“Good things get better, bad get worse. Wait, I think I meant that in reverse”
Last up in the programme of Stephen Sondheim celebration events from the Donmar Warehouse was a concert version of their 1995 production of Company. As with Merrily We Roll Along, last week’s offering, this show features music and lyrics by Sondheim and a book by George Furth with astonishingly bright musical direction from Gareth Valentine, but directed this time by Jamie Lloyd.
The show centres around Bobby, a single man struggling to deal with the realities of adult relationships, and the people around him, his three girlfriends and the five married couples who are his best friends.

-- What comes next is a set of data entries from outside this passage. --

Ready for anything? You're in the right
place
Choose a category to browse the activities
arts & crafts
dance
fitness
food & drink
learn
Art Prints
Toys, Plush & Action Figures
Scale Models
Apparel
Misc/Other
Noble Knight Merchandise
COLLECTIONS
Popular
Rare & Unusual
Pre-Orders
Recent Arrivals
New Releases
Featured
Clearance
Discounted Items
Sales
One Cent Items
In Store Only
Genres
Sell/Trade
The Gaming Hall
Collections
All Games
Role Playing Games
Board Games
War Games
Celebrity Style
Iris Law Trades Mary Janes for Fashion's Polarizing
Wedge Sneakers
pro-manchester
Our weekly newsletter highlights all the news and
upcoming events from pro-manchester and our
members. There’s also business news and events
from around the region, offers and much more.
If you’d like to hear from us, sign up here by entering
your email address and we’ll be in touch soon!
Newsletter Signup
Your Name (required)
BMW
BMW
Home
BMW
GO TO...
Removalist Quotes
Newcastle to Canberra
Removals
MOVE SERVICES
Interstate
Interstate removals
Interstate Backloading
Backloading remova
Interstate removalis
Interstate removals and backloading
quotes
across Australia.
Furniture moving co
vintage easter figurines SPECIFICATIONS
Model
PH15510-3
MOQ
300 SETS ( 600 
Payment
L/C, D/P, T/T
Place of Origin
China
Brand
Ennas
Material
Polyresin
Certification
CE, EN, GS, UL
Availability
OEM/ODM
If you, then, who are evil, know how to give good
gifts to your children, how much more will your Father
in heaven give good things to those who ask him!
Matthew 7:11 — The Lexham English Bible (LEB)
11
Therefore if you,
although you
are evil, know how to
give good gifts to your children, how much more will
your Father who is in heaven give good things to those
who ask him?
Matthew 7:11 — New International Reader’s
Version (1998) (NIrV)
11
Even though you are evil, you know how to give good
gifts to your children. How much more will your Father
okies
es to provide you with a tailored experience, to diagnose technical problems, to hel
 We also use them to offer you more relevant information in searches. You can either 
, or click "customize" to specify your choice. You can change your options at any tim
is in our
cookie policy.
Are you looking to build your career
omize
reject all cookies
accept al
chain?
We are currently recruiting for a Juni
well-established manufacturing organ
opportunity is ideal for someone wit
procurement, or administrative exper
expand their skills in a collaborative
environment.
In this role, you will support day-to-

The show is presented as a set of short vignettes randomly scattered around Bobby’s 35th birthday rather than a linear plot which meant this performance didn’t really come across too well in the concert format especially compared to Merrily… Also, with a much larger cast or rather a greater division of songs amongst the cast, it did mean that there was some considerable variation in the performance level as opposed to the solidity provided by the leads last week.
I have to admit to not being massively impressed by Adrian Lester as the central Robert, he just didn’t convince for me for whatever reason, though this didn’t seem to affect anyone else as the tears were definitely flowing as he reached the end of ‘Being Alive’. Haydn Gwynne impressed as Joanne, Sophie Thompson’s Amy was a whirlwind of overacting but delivered the incredibly verbose ‘Not Getting Married’ well, but it was Anna Francolini who impressed me the most, not least because she has worked so incredibly hard over the last couple of weeks participating in the two Merrily… shows last week as well as these two and playing eight shows a week in Onassis: the woman deserves a medal!
I lost my programme somewhere on the way out, so I can’t be 100% sure of this but I think there were eight returning cast members from fourteen but I do recall that sadly, these shows were dedicated to the memory of Sheila Gish, the original Joanne, who passed away from cancer in 2005. All in all, Mr Sondheim ought to be rather impressed at the way in which London has celebrated his 80th birthday with huge gusto and a wave of productions all year long. I think I am thoroughly Sondheimed out now though, I was so very underwhelmed by Passion and despite the amazing casts for both these concerts and being truly grateful for the opportunity to hear some wonderful people sing, these events really were for the bona fide Sondheim cognoscenti rather than the casual observer.